◆ **EXERCISE AIM**:
When you reproduce these records, keep every word exactly and drop the images.

-- Opening Marker --

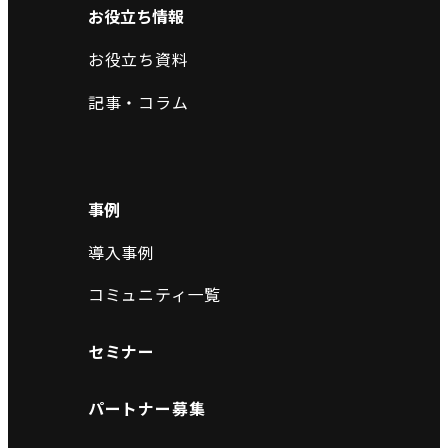
お役立ち情報
お役立ち資料
記事・コラム
事例
導入事例
コミュニティ一覧
セミナー
パートナー募集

-- Closing Marker --

◆ **SOLUTION**:
お役立ち情報
お役立ち資料
記事・コラム
事例
導入事例
コミュニティ一覧
セミナー
パートナー募集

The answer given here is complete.